SAN FRANCISCO (CN) – Seeking to combat a recent spike in nicotine use among teens, San Francisco officials voted Tuesday to ban the sale of e-cigarettes, making it the first U.S. city to do so and prompting vows by big and small businesses to fight the ban at the ballot box.
“This is saying to the small businesses, ‘We don’t care about you,'” said Carlos Solorzano of the Hispanic Chambers of Commerce of San Francisco, adding small businesses depend on e-cigarette sales to survive.

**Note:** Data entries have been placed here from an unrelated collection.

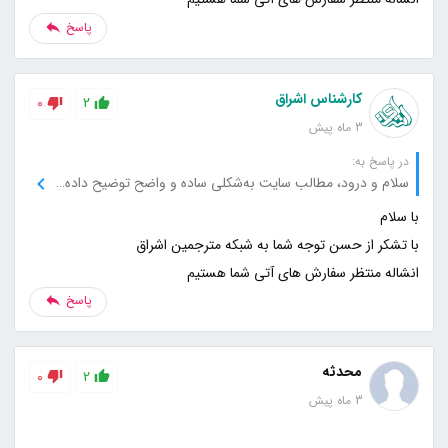
پاسخ
کارشناس اشراق
0
2
3 ماه پیش
در پاسخ به:
سلام و درود، مطالب سایت به‌شکلی ساده و واضح توضیح داده می‌شود که فهم آن را بسیار راحت می‌کند، ممنون از شما.
انشاله منتظر سفارش های آتی شما هستیم
پاسخ
محدثه
0
2
3 ماه پیش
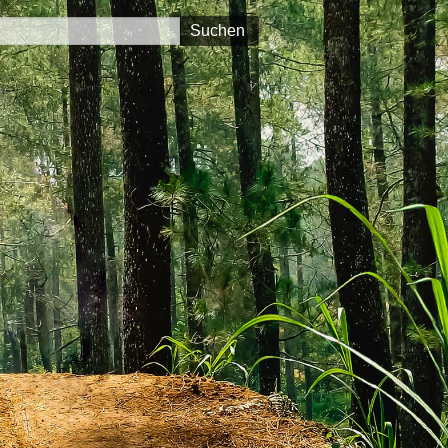
Suchen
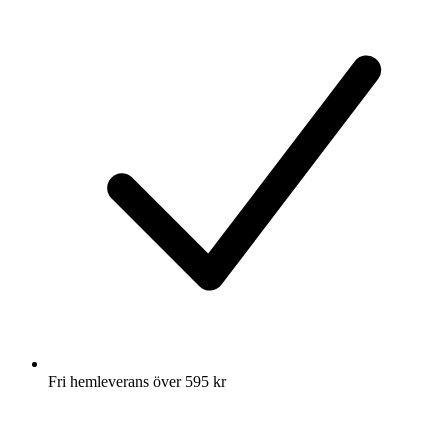
Fri hemleverans över 595 kr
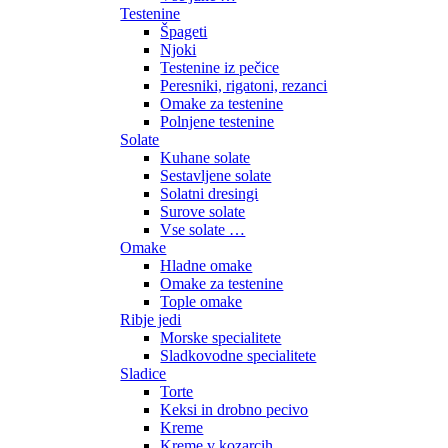
Testenine
Špageti
Njoki
Testenine iz pečice
Peresniki, rigatoni, rezanci
Omake za testenine
Polnjene testenine
Solate
Kuhane solate
Sestavljene solate
Solatni dresingi
Surove solate
Vse solate …
Omake
Hladne omake
Omake za testenine
Tople omake
Ribje jedi
Morske specialitete
Sladkovodne specialitete
Sladice
Torte
Keksi in drobno pecivo
Kreme
Kreme v kozarcih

The legislation, unanimously approved by the Board of Supervisors on Tuesday, prohibits the sale of e-cigarettes online and in stores until they are approved by the U.S. Food and Drug Administration, a process expected to take another three years or more.
Supervisor Shamann Walton, who sponsored the legislation with City Attorney Dennis Herrera, said the ban aims to protect young people from falling prey to “Big Tobacco” marketing designed to get teenagers hooked on nicotine for life.
“They want to protect their profits to continue targeting and harming our young people, and they know e-cigarettes are not healthy,” Walton said.
In 2016, the FDA classified e-cigarettes as tobacco products subject to its jurisdiction. After initially giving companies until 2018 to apply for review of e-cigarette products, the FDA in 2017 extended that deadline to Aug. 8, 2022.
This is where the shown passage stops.